岑三夫人暫時還沒有想過改嫁的事情,她又不是完全沒有腦子。岑家滿門忠烈,她們這些寡婦要是改嫁了,別人必定要說她們不夠有情義。她們再嫁出事,娘家人可能就不給她們做主了。

縱然本朝鼓勵寡婦改嫁,但是還是有很多寡婦都沒有改嫁,這裏面的原因有很多。有娘家人的原因,也有婆家人的原因,有的寡婦想著她們原本的生活還不錯,就算沒有男人,她們的日子也能過得下去,便沒有改嫁。

“真要改嫁,那也是大嫂去改嫁。”岑三夫人道。

“夠了。”岑老夫人開口,“你們別吵了,吵得我頭疼。老三家的,你少說幾句。芷芙,要回嫁妝了嗎?”

“要回了,都搬去郡主府了。”岑芷芙道,“等那邊收拾好之後,我和一銘就搬過去。”

娘家到底是娘家,岑芷芙出嫁之後再回來,感覺就不大一樣。曾經,她是這個府裏的主人,而她現在更像是這個府裏的客人。

岑芷芙心裏清楚如果她在這邊待久了,她必定會跟岑三夫人產生更大的矛盾,指不定其他人也會不滿意她。岑芷芙知道自己的性子,她的性子比較剛硬,沒有那麽柔軟,姑嫂之間本來就容易出問題。

三個女人一臺戲,她們之間沒有那麽團結的。

從岑三夫人的態度就能看得出來了,岑芷芙自是早做準備。

“大妹大可以在這邊多住一段時日。”岑大夫人道。

“過兩天便搬過去。”岑芷芙道,“還得勞煩大嫂多照顧母親。”

“應該的。”岑大夫人道。

岑三夫人瞧見這一幕忍不住翻白眼,自己也是岑家的兒媳婦啊,也是岑芷芙的嫂子,偏偏岑芷芙對岑大夫人的態度那般好,對自己的態度卻差很多。

岑芷芙沒有步步緊逼岑三夫人,他們都知道岑三夫人的孩子不可能被過繼到大房。岑芷芙只是要警告岑三夫人,讓岑三夫人別繼續作妖。

當岑三夫人回去之後,她摟著自己一歲多的兒子,在那邊嘀咕。

“你姑姑真不是一個東西。”岑三夫人道,“她壞,你以後別跟……”

“三夫人。”還沒等岑三夫人跟孩子說更多的話,岑老夫人身邊的柳婆子過來了。

柳婆子聽到了岑三夫人說的話,岑三夫人的脾氣還是這個樣子。正如郡主所說的,小少爺跟著岑三夫人遲早要被教廢的。

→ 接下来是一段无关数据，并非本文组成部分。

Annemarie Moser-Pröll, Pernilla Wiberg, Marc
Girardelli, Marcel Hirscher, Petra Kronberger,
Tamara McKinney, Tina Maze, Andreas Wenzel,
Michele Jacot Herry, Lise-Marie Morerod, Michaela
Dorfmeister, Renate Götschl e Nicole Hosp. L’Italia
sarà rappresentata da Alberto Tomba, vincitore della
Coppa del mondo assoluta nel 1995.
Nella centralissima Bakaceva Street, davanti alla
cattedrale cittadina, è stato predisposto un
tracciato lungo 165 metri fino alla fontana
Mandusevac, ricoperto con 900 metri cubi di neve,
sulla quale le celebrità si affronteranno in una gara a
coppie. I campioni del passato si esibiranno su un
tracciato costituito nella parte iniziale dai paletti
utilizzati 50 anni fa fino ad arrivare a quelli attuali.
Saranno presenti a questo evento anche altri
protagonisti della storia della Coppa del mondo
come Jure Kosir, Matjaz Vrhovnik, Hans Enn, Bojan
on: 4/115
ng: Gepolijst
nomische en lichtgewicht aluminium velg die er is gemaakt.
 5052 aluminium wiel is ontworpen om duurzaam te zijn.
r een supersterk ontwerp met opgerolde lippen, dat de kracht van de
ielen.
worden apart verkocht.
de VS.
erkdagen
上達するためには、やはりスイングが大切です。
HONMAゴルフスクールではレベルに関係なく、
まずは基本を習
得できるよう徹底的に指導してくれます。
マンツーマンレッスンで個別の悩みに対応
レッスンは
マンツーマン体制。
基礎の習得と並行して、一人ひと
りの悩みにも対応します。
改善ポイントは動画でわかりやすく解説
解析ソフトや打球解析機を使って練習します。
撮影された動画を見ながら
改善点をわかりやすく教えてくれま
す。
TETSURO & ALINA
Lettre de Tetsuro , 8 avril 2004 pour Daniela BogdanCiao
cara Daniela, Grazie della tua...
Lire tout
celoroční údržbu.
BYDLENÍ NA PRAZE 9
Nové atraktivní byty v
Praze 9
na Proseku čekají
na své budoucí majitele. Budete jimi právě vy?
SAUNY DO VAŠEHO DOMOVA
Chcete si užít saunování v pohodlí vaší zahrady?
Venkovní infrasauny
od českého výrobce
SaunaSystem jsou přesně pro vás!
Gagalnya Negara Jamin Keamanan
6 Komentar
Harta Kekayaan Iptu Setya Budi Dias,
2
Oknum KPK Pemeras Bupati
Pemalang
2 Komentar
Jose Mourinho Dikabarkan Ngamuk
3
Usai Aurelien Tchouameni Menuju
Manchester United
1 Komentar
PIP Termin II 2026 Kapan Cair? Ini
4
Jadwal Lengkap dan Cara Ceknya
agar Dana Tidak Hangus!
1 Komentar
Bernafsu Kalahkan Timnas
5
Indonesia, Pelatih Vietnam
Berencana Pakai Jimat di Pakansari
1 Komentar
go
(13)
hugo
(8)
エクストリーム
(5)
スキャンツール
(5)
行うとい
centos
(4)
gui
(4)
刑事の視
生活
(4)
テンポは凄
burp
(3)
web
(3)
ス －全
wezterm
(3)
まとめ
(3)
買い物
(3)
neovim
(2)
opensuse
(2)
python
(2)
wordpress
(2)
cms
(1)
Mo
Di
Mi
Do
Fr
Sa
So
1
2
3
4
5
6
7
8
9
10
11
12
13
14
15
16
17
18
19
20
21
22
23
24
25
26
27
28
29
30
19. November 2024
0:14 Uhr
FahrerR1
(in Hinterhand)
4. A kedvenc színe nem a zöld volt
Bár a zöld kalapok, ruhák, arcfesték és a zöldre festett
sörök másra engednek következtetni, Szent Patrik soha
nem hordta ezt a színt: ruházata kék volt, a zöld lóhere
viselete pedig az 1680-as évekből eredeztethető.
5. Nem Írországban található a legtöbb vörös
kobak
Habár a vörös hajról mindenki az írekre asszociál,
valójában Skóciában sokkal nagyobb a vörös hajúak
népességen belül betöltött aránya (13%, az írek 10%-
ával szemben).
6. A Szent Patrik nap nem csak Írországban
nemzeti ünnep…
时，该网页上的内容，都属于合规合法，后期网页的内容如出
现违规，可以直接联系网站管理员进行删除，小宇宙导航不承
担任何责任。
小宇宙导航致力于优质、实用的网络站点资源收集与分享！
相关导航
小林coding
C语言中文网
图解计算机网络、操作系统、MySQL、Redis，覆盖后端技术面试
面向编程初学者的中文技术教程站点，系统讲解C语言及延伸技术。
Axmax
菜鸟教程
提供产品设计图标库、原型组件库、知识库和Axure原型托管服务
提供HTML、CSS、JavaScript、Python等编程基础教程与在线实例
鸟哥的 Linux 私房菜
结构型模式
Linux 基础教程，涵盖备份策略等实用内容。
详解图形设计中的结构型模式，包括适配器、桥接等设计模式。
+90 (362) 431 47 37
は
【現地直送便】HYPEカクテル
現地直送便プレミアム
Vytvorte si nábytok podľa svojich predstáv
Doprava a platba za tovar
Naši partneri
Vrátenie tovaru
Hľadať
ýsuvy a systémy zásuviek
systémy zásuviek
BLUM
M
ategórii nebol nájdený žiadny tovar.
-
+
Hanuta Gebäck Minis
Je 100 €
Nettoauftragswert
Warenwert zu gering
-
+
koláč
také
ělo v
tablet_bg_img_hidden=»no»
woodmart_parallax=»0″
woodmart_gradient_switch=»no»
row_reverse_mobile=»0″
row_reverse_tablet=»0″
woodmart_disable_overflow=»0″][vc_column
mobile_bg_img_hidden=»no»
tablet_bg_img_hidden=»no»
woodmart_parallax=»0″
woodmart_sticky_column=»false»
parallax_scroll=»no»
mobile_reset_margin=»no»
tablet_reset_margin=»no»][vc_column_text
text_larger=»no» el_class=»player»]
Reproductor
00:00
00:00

“可是母親有什麽吩咐?”岑三夫人把孩子拉到自己的身後。

“老夫人讓三夫人帶著小少爺一塊兒過去。”柳婆子道。

岑三夫人一聽這話,她就知道老夫人多半是要讓自己把孩子交給老夫人養。可這孩子是自己千辛萬苦才生下來的啊,自己的後半生還得靠著這一個孩子呢,這讓自己如何能把孩子交出去。

但是岑三夫人還是帶著孩子過去了,也不知道岑老夫人是怎麽說的。岑三夫人最終還是把孩子留在岑老夫人那邊了,她沒有鬧著不能把孩子留在那邊,也沒有拿死去的岑三爺說事情。

岑三夫人見到岑芷芙,她撇過頭。

岑芷芙也沒有叫岑三夫人,而是直接去見老夫人。

“母親。”岑芷芙給岑老夫人行禮。

“你嫂子們都沒在,跟為娘說說,你當真想要這麽快搬出去?”岑老夫人問。

“是。”岑芷芙點頭,“雖然說我們要搬出去住,但是我們都是在京城,往來還是很方便的。”

“唉。”岑老夫人嘆息,她的丈夫死了,還死了兩個兒子,這偌大的岑家一下子失去了頂天的人,“你二哥……也不知道他知道你父兄的事情會如何。”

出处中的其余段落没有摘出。